What’s Going On: Unsupervised Learning

| November 17, 2016

The “What’s Going On” series expands researchers’ knowledge and fosters collaboration between other ISI divisions and locations

Photo of ISI's Greg Ver Steeg

Greg Ver Steeg

Greg Ver Steeg thinks there’s less difference between supervised and unsupervised machine learning than might appear to be the case.

At his early November seminar on unsupervised learning, Ver Steeg made that point through a series of creative analogies – and described the concrete ways in which his work appears to have contributed to a California Institute of Technology researcher’s cancer remission.

At the seminar, part of ISI’s “What’s Going On” research breakfast series, Ver Steeg walked an audience of about 30 ISI colleagues through the distinction between supervised and unsupervised learning, beginning with photos that could qualify for adorable-cat YouTube videos.

Supervised learning, said Ver Steeg, involves “cute” data that is recognizable and has training labels, meaning data is designated as either “cat” or “not cat.” While such data can be trained to millions of parameters, it’s difficult to learn anything new, since the data already is known to be or not be a cat.

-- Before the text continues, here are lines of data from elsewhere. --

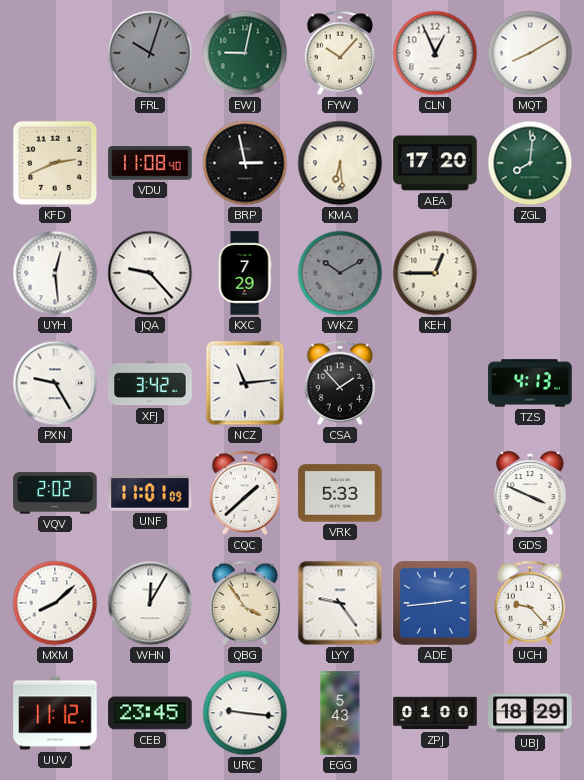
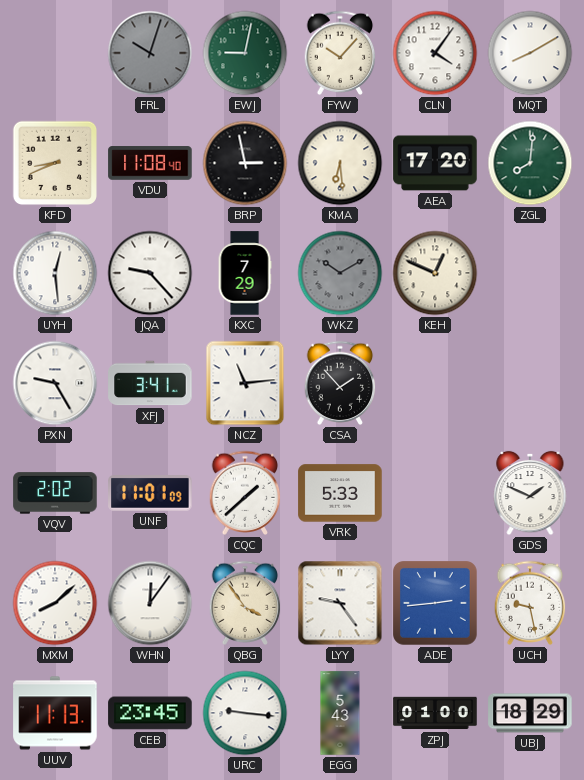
CLN: 12:56 -> 4:06
KFD: 2:41 -> 8:41
KEH: 12:45 -> 12:49
XFJ: 3:42 -> 3:41
TZS: 4:13 -> none
GDS: 3:49 -> 1:49
WHN: 12:05 -> 12:06
UCH: 9:23 -> 9:28
UUV: 11:12 -> 11:13
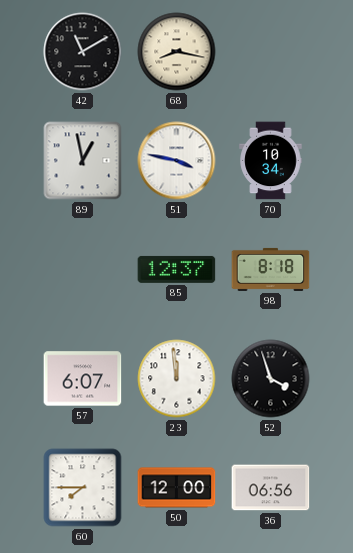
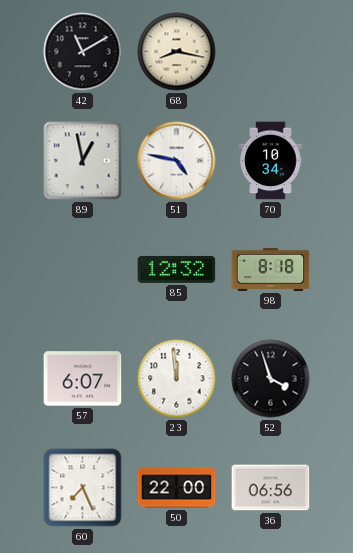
51: 3:47 -> 4:47
85: 12:37 -> 12:32
60: 7:45 -> 7:26
50: 12:00 -> 22:00
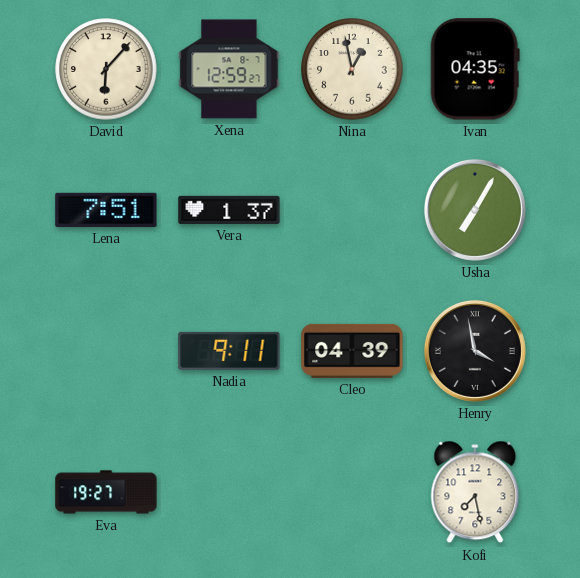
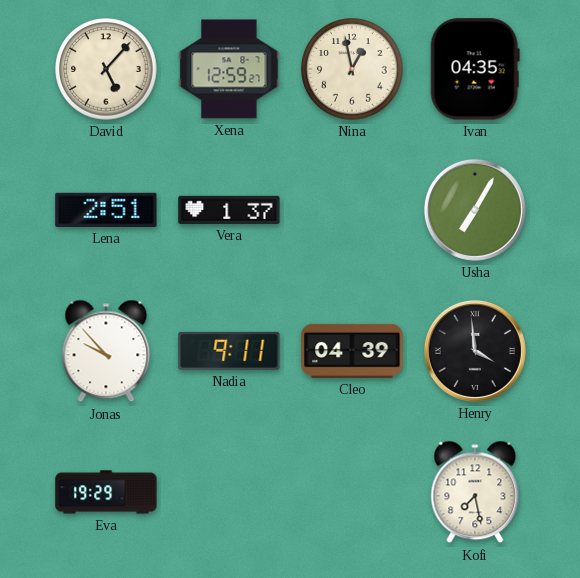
David: 6:07 -> 5:07
Lena: 7:51 -> 2:51
Jonas: none -> 9:53
Henry: 3:58 -> 3:59
Eva: 19:27 -> 19:29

Conversely, “Unsupervised learning is the dark matter of artificial intelligence,” he said. As in the universe, which is known to be mostly dark matter about which little is understood, most learning by humans and animals actually is unsupervised. In other words, how we learn is rarely as simple as dividing the world into cats and not-cats. We instead work with a vast range of information from which we unconsciously manage to identify elements, predict outcomes and discern vital relationships.

Ver Steeg invoked the example of Google’s Alpha Go software, which Facebook AI director Yann LeCun has asserted was simply reinforcement learning, not true AI. LeCun suggested imagining unsupervised learning as a cake, supervised learning as the frosting, and reinforcement learning as the cherry on top – something that works only once millions of examples have been collected and trained.

Given the close relationship of the cake and frosting, Ver Steeg suggested any distinction is largely artificial. That’s because everything is really cake (unsupervised learning) and what we choose to view as the “frosting” is just a matter of perspective (from a learning point of view.)

He went on to describe his hierarchical information theory, CorEx, as a kind of sieve in which a main ingredient is extracted from data “soup”, with further ingredients extracted at each subsequent layer. When the main ingredient is “information about relationships,” compression, prediction and generative models become possible. In essence, CorEx decides what the most important relationships are in a given dataset, then searches for the factors that best explain them.

In practice, Ver Steeg has worked closely with computational biologist Shirley Pepke, who recently left CalTech for industry, on ovarian cancer gene expression. The work took on new urgency when Pepke herself was diagnosed with the relatively rare disease. Using CorEx, the pair created gene ontology database annotations that showed specific cell groups reflect strong, specific, diverse functions.

When Pepke’s cancer stopped responding to chemotherapy, her oncologists recommended she continue on that path. Pepke instead chose to bolster facets of her immune system that Ver Steeg’s work had shown to be deficient, and opted for an immune therapy being used for melanoma patients. Pepke since has gone into remission in what appears to be a validation of their discoveries.

Among other potential biomedical applications, said Ver Steeg: neuroscience, dynamic treatment modeling, other gene expression applications, and patient record phenotyping. He’s also working with dating service eHarmony, along with social networks, forecasting stock trading and human language.

“What’s Going On” research breakfasts will continue with Pedro Szekely, Jose Luis Ambite and Craig Knoblock of Intelligent Systems; John Heidemann of Internet and Networked Systems; and Andrew Schmidt of Computational Sciences and Technology. Gully Burns is coordinating the series.